Exact reproduction of the listing is required. Pictures are not reproduced.

------ Records for the exercise

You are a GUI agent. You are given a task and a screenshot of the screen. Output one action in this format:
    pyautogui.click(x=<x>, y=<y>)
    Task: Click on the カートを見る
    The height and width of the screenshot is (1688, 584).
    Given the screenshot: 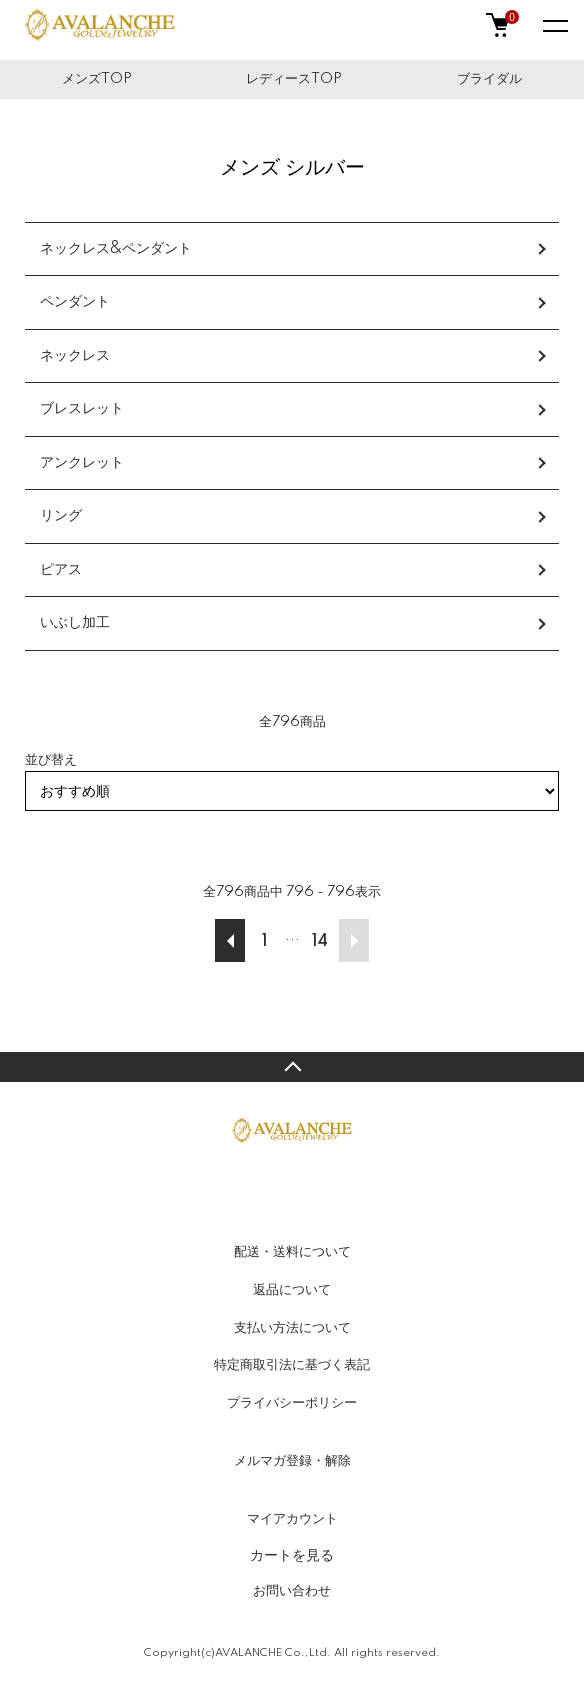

------------

# Response below
You are a GUI agent. You are given a task and a screenshot of the screen. Output one action in this format:
    pyautogui.click(x=<x>, y=<y>)
    Task: Click on the カートを見る
    The height and width of the screenshot is (1688, 584).
    Given the screenshot: 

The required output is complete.